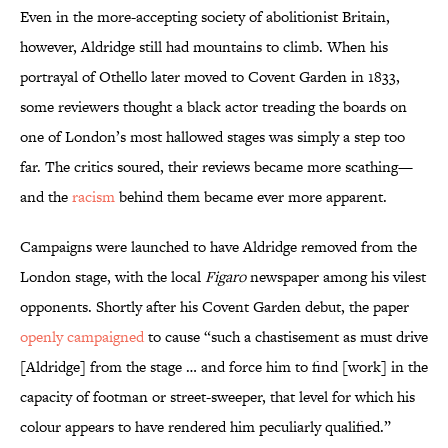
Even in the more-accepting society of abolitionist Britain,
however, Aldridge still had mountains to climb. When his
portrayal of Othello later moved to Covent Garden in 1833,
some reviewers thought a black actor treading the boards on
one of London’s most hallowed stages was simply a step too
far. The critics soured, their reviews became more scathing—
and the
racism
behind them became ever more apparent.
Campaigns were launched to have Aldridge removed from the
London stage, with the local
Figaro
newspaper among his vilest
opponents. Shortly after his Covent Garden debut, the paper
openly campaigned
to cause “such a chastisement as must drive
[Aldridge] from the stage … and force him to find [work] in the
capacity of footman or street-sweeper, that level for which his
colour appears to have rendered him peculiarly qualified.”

---

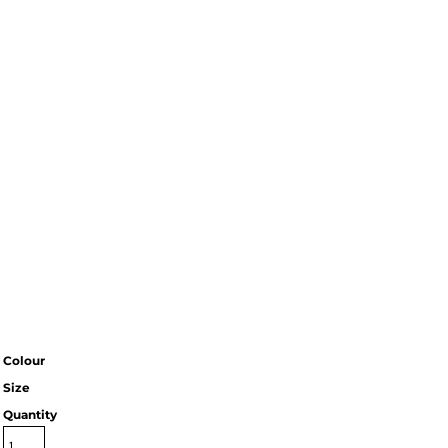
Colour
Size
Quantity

## WHAT TO DO
Within the material above, transcribe exactly the lines that run from the line holding "Even in the" through the line holding "colour appears to".

## RESPONSE TO THIS EXERCISE
Even in the more-accepting society of abolitionist Britain,
however, Aldridge still had mountains to climb. When his
portrayal of Othello later moved to Covent Garden in 1833,
some reviewers thought a black actor treading the boards on
one of London’s most hallowed stages was simply a step too
far. The critics soured, their reviews became more scathing—
and the
racism
behind them became ever more apparent.
Campaigns were launched to have Aldridge removed from the
London stage, with the local
Figaro
newspaper among his vilest
opponents. Shortly after his Covent Garden debut, the paper
openly campaigned
to cause “such a chastisement as must drive
[Aldridge] from the stage … and force him to find [work] in the
capacity of footman or street-sweeper, that level for which his
colour appears to have rendered him peculiarly qualified.”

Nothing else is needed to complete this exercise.